### [Task directions]
Each record must be retyped word for word.

── Provided records ──

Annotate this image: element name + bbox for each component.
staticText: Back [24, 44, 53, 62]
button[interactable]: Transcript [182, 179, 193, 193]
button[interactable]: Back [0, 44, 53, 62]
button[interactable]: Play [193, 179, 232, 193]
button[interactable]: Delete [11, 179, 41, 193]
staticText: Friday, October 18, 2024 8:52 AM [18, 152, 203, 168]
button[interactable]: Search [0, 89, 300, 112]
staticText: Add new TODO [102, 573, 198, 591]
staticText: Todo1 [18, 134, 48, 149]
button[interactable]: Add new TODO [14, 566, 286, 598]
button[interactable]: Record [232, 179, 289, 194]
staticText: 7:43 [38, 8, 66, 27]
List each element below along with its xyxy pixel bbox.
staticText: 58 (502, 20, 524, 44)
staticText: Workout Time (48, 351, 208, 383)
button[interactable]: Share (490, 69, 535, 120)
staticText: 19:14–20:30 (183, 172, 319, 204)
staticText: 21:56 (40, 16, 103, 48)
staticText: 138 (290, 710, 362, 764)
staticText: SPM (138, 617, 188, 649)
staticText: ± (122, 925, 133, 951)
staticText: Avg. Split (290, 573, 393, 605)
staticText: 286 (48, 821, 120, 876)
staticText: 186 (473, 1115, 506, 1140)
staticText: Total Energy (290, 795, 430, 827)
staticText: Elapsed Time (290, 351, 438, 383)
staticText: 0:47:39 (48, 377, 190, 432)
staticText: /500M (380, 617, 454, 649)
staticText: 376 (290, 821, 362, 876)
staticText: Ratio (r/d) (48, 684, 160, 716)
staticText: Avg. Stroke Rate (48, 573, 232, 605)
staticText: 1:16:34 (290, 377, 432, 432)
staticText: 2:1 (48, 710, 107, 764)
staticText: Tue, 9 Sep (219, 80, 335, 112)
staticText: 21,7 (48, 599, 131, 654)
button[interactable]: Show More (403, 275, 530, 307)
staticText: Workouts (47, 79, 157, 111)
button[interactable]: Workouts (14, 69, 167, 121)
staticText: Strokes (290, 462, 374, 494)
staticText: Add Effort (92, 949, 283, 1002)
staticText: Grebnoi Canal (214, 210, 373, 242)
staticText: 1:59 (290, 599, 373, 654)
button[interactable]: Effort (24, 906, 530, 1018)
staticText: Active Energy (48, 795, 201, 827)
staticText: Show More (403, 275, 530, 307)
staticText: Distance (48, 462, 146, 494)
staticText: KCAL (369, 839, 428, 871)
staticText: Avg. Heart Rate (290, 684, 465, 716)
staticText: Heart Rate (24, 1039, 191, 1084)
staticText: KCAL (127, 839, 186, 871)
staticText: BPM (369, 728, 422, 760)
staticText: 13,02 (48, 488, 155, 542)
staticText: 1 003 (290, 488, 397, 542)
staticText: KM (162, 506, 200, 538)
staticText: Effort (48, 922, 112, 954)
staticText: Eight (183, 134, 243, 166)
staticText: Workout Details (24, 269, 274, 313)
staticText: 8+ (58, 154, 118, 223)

───

### [Completed exercise]
Annotate this image: element name + bbox for each component.
staticText: Back [24, 44, 53, 62]
button[interactable]: Transcript [182, 179, 193, 193]
button[interactable]: Back [0, 44, 53, 62]
button[interactable]: Play [193, 179, 232, 193]
button[interactable]: Delete [11, 179, 41, 193]
staticText: Friday, October 18, 2024 8:52 AM [18, 152, 203, 168]
button[interactable]: Search [0, 89, 300, 112]
staticText: Add new TODO [102, 573, 198, 591]
staticText: Todo1 [18, 134, 48, 149]
button[interactable]: Add new TODO [14, 566, 286, 598]
button[interactable]: Record [232, 179, 289, 194]
staticText: 7:43 [38, 8, 66, 27]
List each element below along with its xyxy pixel bbox.
staticText: 58 (502, 20, 524, 44)
staticText: Workout Time (48, 351, 208, 383)
button[interactable]: Share (490, 69, 535, 120)
staticText: 19:14–20:30 (183, 172, 319, 204)
staticText: 21:56 (40, 16, 103, 48)
staticText: 138 (290, 710, 362, 764)
staticText: SPM (138, 617, 188, 649)
staticText: ± (122, 925, 133, 951)
staticText: Avg. Split (290, 573, 393, 605)
staticText: 286 (48, 821, 120, 876)
staticText: 186 (473, 1115, 506, 1140)
staticText: Total Energy (290, 795, 430, 827)
staticText: Elapsed Time (290, 351, 438, 383)
staticText: 0:47:39 (48, 377, 190, 432)
staticText: /500M (380, 617, 454, 649)
staticText: 376 (290, 821, 362, 876)
staticText: Ratio (r/d) (48, 684, 160, 716)
staticText: Avg. Stroke Rate (48, 573, 232, 605)
staticText: 1:16:34 (290, 377, 432, 432)
staticText: 2:1 (48, 710, 107, 764)
staticText: Tue, 9 Sep (219, 80, 335, 112)
staticText: 21,7 (48, 599, 131, 654)
button[interactable]: Show More (403, 275, 530, 307)
staticText: Workouts (47, 79, 157, 111)
button[interactable]: Workouts (14, 69, 167, 121)
staticText: Strokes (290, 462, 374, 494)
staticText: Add Effort (92, 949, 283, 1002)
staticText: Grebnoi Canal (214, 210, 373, 242)
staticText: 1:59 (290, 599, 373, 654)
button[interactable]: Effort (24, 906, 530, 1018)
staticText: Active Energy (48, 795, 201, 827)
staticText: Show More (403, 275, 530, 307)
staticText: Distance (48, 462, 146, 494)
staticText: KCAL (369, 839, 428, 871)
staticText: Avg. Heart Rate (290, 684, 465, 716)
staticText: Heart Rate (24, 1039, 191, 1084)
staticText: KCAL (127, 839, 186, 871)
staticText: BPM (369, 728, 422, 760)
staticText: 13,02 (48, 488, 155, 542)
staticText: 1 003 (290, 488, 397, 542)
staticText: KM (162, 506, 200, 538)
staticText: Effort (48, 922, 112, 954)
staticText: Eight (183, 134, 243, 166)
staticText: Workout Details (24, 269, 274, 313)
staticText: 8+ (58, 154, 118, 223)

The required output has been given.